There is no assurance that successful manufacture of a drug on a limited scale basis for investigational use will lead to a successful transition to commercial, large-scale production.
Changes in methods of manufacturing, including commercial scale-up, may affect the chemical structure of Ampligen® and other RNA drugs, as well as their safety and efficacy. The transition from limited production of pre-clinical and clinical research quantities to production of commercial quantities of our products will involve distinct management and technical challenges and will require additional management and technical personnel and capital to the extent such manufacturing is not handled by third parties. There can be no assurance that our manufacturing will be successful or that any given product will be determined to be safe and effective, or capable of being manufactured under applicable quality standards, economically, and in commercial quantities, or successfully marketed.
We have limited manufacturing experience.
Ampligen® has been produced to date in limited quantities for use in our clinical trials, and we are dependent upon a qualified third party supplier for the manufacturing and packaging process. The failure to continue these arrangements or to achieve other such arrangements on satisfactory terms could have a material adverse affect on us. Also, to be successful, our products must be manufactured in commercial quantities in compliance with regulatory requirements and at acceptable costs. To the extent we are involved in the production process, our current facilities may not be adequate for the production of our proposed products for large-scale commercialization. We intend to utilize third party facilities if and when the need arises or, if we are unable to do so, to build or acquire commercial-scale manufacturing facilities. We will need to comply with regulatory requirements for such facilities, including those of the FDA pertaining to current Good Manufacturing Practice (“cGMP”) requirements. There can be no assurance that such facilities can be used, built, or acquired on commercially acceptable terms, or that such facilities, if used, built, or acquired, will be adequate for our long-term needs.
We may not be profitable unless we can produce Ampligen® or other products in commercial quantities at costs acceptable to us.
We have never produced Ampligen® or any other products in large commercial quantities. We must manufacture our products in compliance with regulatory requirements in large commercial quantities and at acceptable costs in order for us to be profitable. We intend to utilize third-party manufacturers and/or facilities if and when the need arises or, if we are unable to do so, to build or acquire commercial-scale manufacturing facilities. If we cannot manufacture commercial quantities of Ampligen® or enter into third party agreements for its manufacture at costs acceptable to us, our operations will be significantly affected. Also, each production lot of Alferon N Injection® is subject to FDA review and approval prior to releasing the lots to be sold. This review and approval process could take considerable time, which would delay our having product in inventory to sell.
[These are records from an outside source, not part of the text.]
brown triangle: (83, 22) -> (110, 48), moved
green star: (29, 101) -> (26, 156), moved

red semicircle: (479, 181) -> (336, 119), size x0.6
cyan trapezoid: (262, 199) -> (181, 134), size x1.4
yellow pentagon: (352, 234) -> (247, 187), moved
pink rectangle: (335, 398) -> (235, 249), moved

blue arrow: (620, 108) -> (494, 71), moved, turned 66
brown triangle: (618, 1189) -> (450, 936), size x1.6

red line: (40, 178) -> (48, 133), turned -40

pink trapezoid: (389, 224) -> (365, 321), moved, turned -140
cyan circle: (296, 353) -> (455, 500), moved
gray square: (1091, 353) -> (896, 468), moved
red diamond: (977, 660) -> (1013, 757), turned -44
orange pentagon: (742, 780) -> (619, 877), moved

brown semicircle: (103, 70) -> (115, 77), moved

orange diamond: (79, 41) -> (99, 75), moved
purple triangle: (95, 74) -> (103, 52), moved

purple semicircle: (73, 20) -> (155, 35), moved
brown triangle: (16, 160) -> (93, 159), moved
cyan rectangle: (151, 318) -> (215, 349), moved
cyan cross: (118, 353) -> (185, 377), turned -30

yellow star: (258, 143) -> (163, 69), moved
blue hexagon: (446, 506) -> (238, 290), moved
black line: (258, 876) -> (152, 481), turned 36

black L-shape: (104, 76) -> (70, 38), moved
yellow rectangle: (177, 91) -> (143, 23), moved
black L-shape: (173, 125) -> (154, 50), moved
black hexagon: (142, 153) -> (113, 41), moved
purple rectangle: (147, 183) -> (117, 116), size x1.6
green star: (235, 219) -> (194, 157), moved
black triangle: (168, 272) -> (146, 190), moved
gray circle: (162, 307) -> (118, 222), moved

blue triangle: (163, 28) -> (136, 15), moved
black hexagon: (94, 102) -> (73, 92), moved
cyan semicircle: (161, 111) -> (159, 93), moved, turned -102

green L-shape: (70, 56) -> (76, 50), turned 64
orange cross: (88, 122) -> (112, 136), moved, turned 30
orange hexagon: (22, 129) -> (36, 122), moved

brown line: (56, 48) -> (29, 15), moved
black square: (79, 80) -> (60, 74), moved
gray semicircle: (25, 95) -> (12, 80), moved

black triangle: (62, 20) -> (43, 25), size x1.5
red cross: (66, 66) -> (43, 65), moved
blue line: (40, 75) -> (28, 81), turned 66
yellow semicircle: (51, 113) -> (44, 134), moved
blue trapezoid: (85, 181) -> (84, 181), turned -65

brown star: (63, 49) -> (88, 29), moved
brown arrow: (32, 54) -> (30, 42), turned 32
Rapid technological change may render our products obsolete or non-competitive.
The pharmaceutical and biotechnology industries are subject to rapid and substantial technological change. Technological competition from pharmaceutical and biotechnology companies, universities, governmental entities and others diversifying into the field is intense and is expected to increase. Most of these entities have significantly greater research and development capabilities than us, as well as substantial marketing, financial and managerial resources, and represent significant competition for us. There can be no assurance that developments by others will not render our products or technologies obsolete or noncompetitive or that we will be able to keep pace with technological developments.
Our products may be subject to substantial competition.
Ampligen®. Competitors may be developing technologies that are, or in the future may be, the basis for competitive products. Some of these potential products may have an entirely different approach or means of accomplishing similar therapeutic effects to products being developed by us. These competing products may be more effective and less costly than our products. In addition, conventional drug therapy, surgery and other more familiar treatments may offer competition to our products. Furthermore, many of our competitors have significantly greater experience than us in preclinical testing and human clinical trials of pharmaceutical products and in obtaining FDA, HPB and other regulatory approvals of products. Accordingly, our competitors may succeed in obtaining FDA, HPB or other regulatory product approvals more rapidly than us. There are no drugs approved for commercial sale with respect to treating ME/CFS in the United States. The dominant competitors with drugs to treat disease indications in which we plan to address include Gilead Sciences, Pfizer, Bristol-Myers Squibb, Abbott Laboratories, GlaxoSmithKline and Merck. These potential competitors are among the largest pharmaceutical companies in the world, are well known to the public and the medical community, and have substantially greater financial resources, product development, and manufacturing and marketing capabilities than we have. Although we believe our principal advantage is the unique mechanism of action of Ampligen® on the immune system, we cannot assure that we will be able to compete.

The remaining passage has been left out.